Look After My Bills are the UK’s largest auto-switching service. They have disrupted the energy market and in a matter of 2 years have acquired 500,000 customers. Find out how their marketing team made it happen!
Free Guide: How to Acquire Customers Rapidly Using Digital Incentives
Meet Polly Holden, Marketing Manager at Look After My Bills
Polly has been a crucial part of Look After My Bills’ (LAMB) marketing team since 2018. She joined the company right after their record-breaking Dragon’s Den fundraise.
Since then she’s risen up the ranks and is leading LAMB’s acquisition marketing effort. She currently manages several marketing channels including PPC, email marketing and TV.
Marketing Methodology: From 0 to 500,000 customers
Initially, PR and Affiliate marketing was key – they had a lot of buzz from the Dragons Den fundraise and capitalised on that.
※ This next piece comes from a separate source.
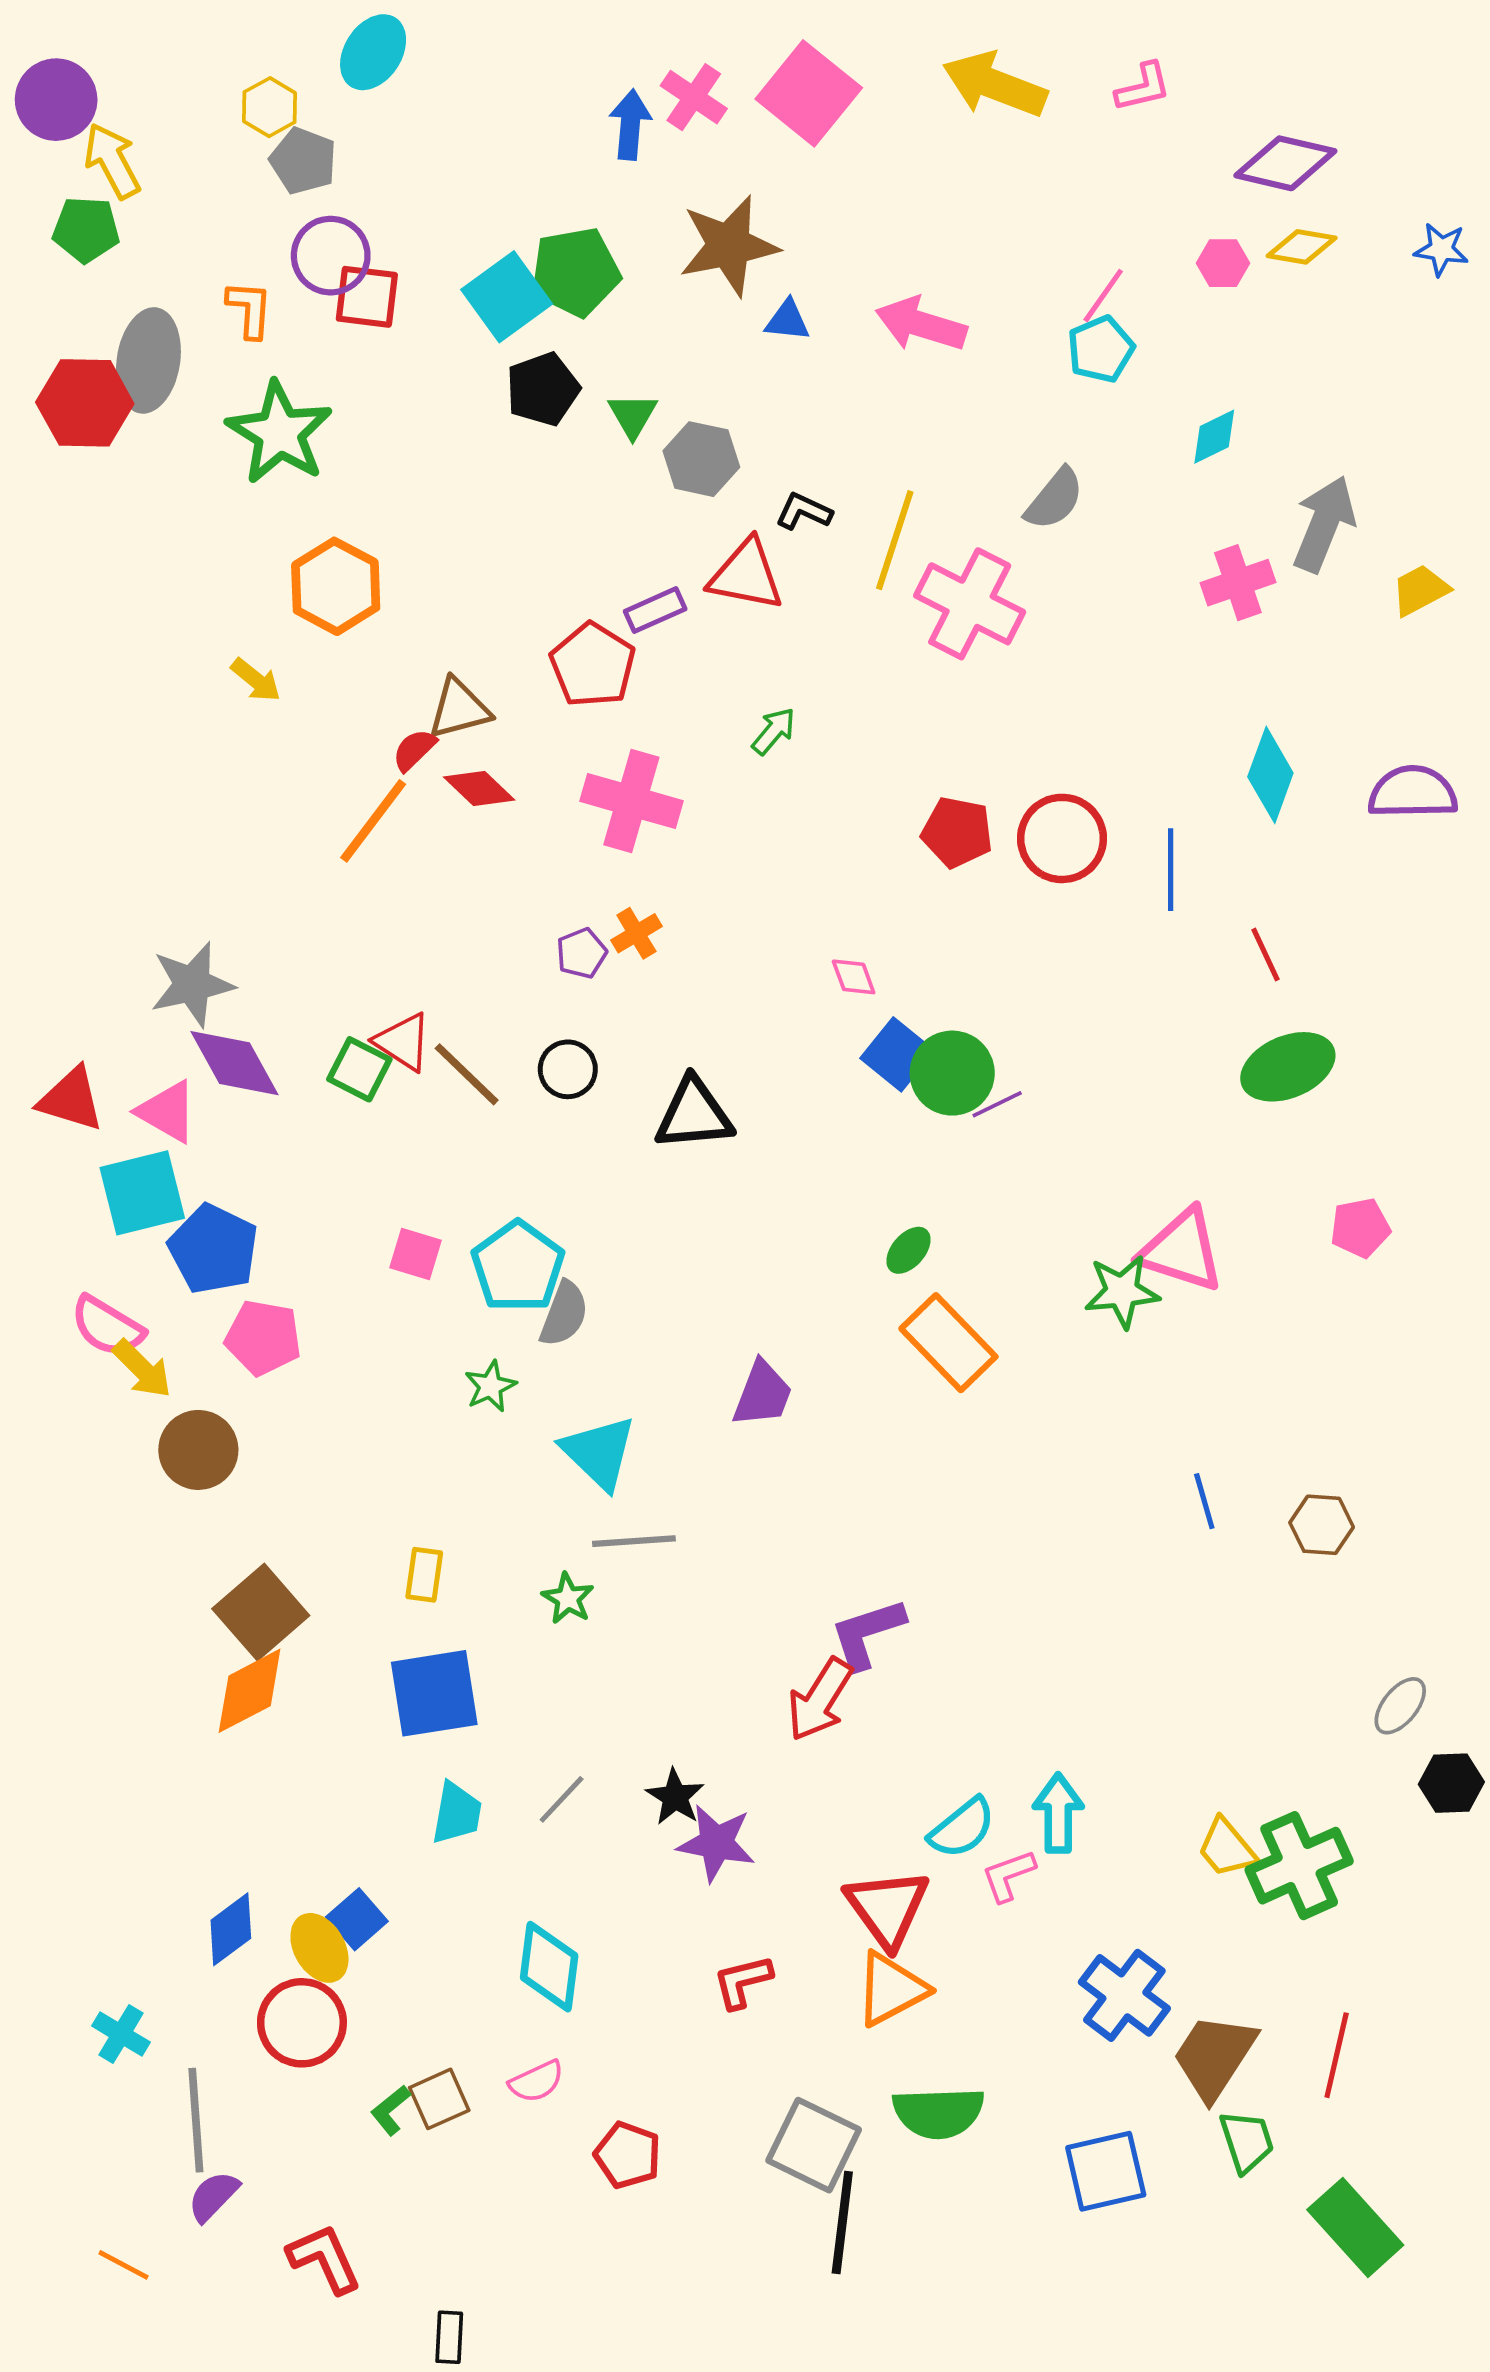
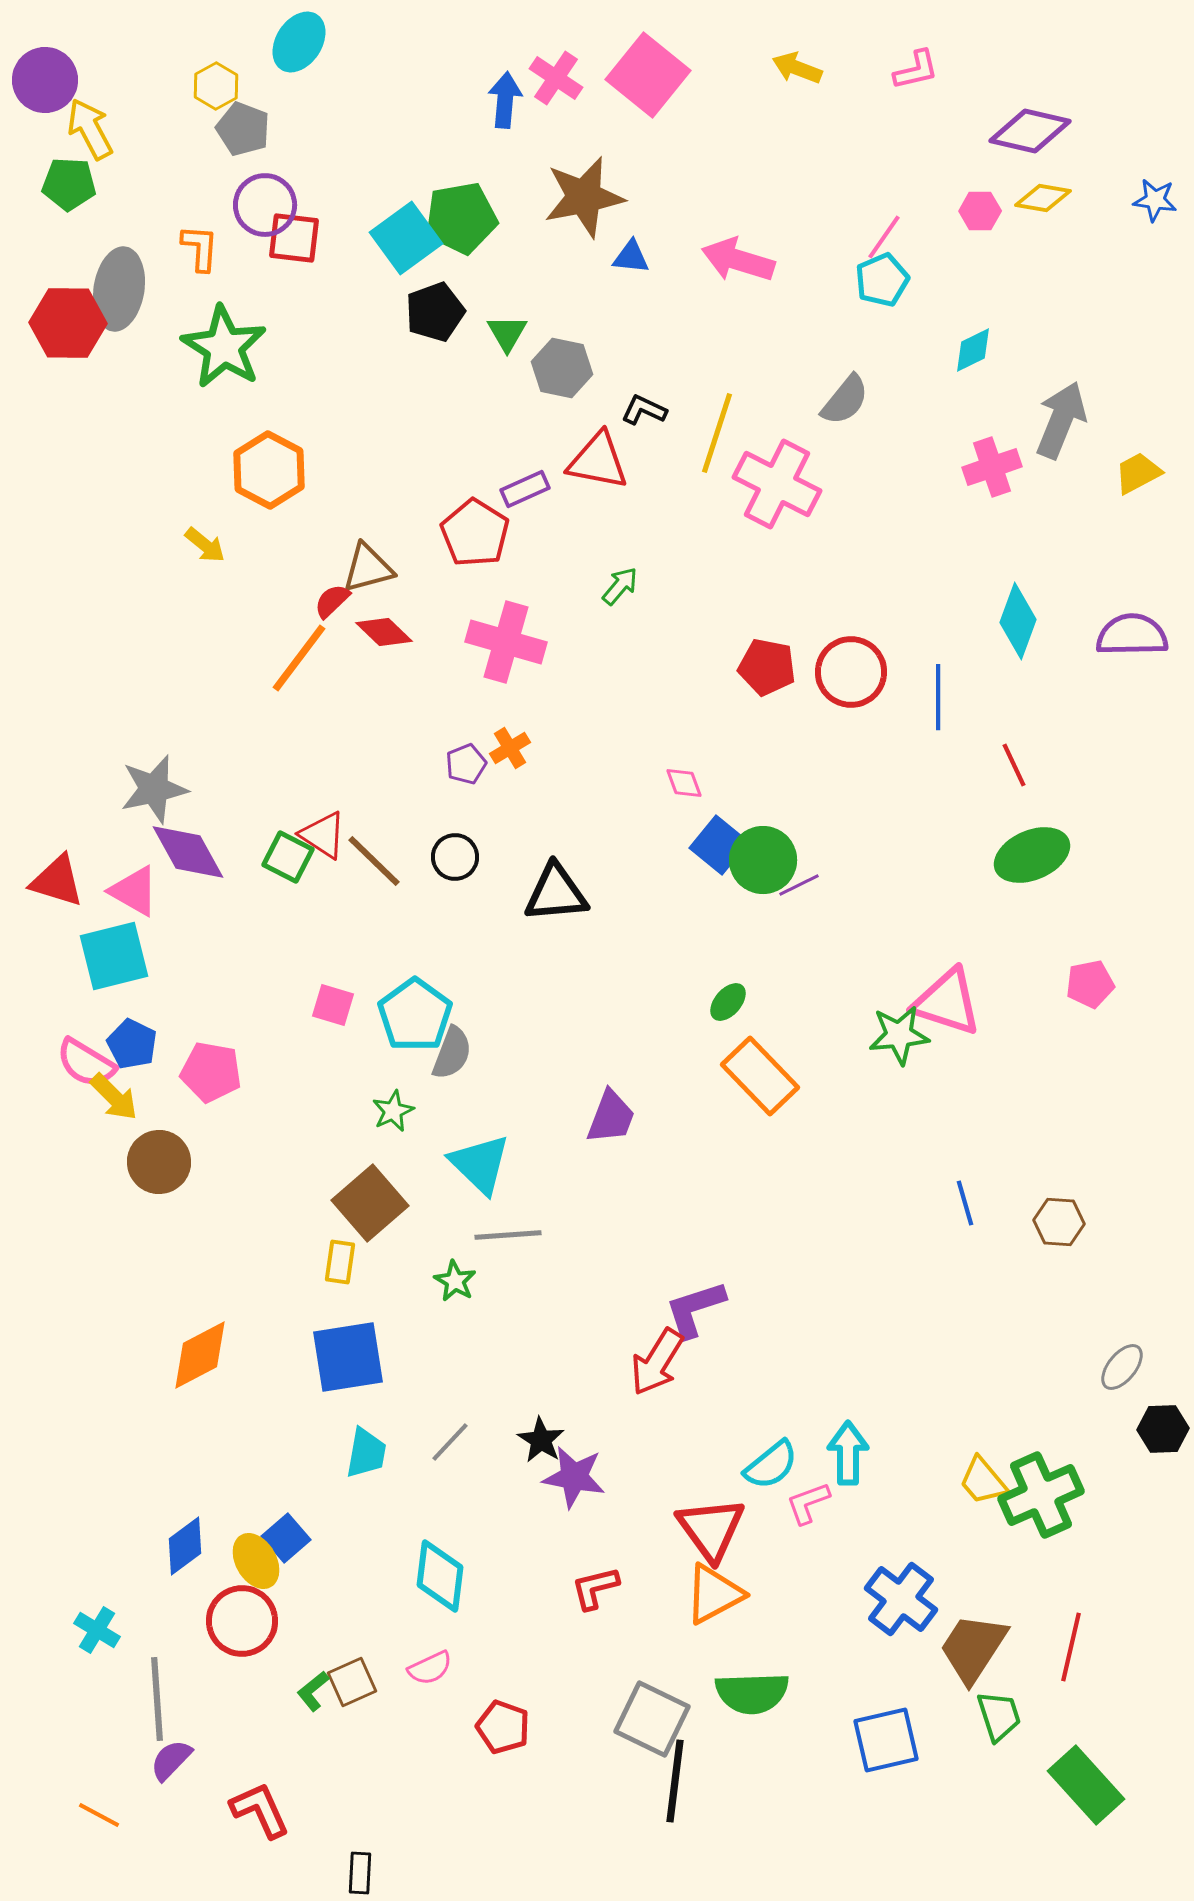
yellow arrow: (995, 85) -> (797, 68), size x0.6
blue pentagon: (213, 1249) -> (132, 1044), moved, size x0.7
brown square: (261, 1612) -> (370, 1203), moved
The key to their meteoric growth since has been Facebook marketing:
- Paid Media: Targeted PPC advertising paired with strong incentives has been the key.
- With Facebook ads, it was a journey of discovery through trial and error. Rather than making dangerous assumptions about what will and won’t work, they tested various different messages and ads paired with landing pages to see what their audience responded to.
- They describe themselves as ‘scrappy marketers’ which meant that they wouldn’t hesitate about trying something just because it wasn’t perfect. They got the ball rolling and used the data to guide their campaigns
In God we trust, everything else we AB test
- With media buying there is a significant cost – you need to work out your target CPA’s and Volumes to make sure your paid media is working for you, and not the other way around.
How incentive marketing fits in their marketing mix
Incentive Marketing is about giving your prospects an upfront reward to sign up. This can take the form of physical gifts, or digital gift cards. LAMB use both kinds of incentives in their customer acquisition campaigns. The digital gift card route is the one that’s easiest to set up and scale as delivery and fulfilment costs are much lower.
LAMB don’t see incentive marketing as another channel – it is a way to differentiate their product offering and improve conversions across all channels.
Incentive marketing is not a channel, it is complementary to all channels – Email, PPC and beyond
If you are new to incentive marketing, you might be thinking, “The energy business has tight margins as it is – so isn’t doing incentive marketing just adding another cost?”
LAMB think about it in the context of their broader goals – Acquisition Volume and Cost-Per-Acquisition (CPA).
- Lower CPA: Incentive marketing lowers CPA – that’s including the cost of the incentive! As it is often paired with paid media costs, the drastic improvement in the conversion rates reduces the overall CPA.
- Scalability and Flexibility: LAMB’s CPA’s and Volume targets are set and measured on a monthly basis. They usually front end the marketing effort, so they can then adjust and balance out their incentive marketing activity (and spend) later in the month to meet their goals. Using Runa, ordering and fulfilling the incentives is extremely easy and flexible.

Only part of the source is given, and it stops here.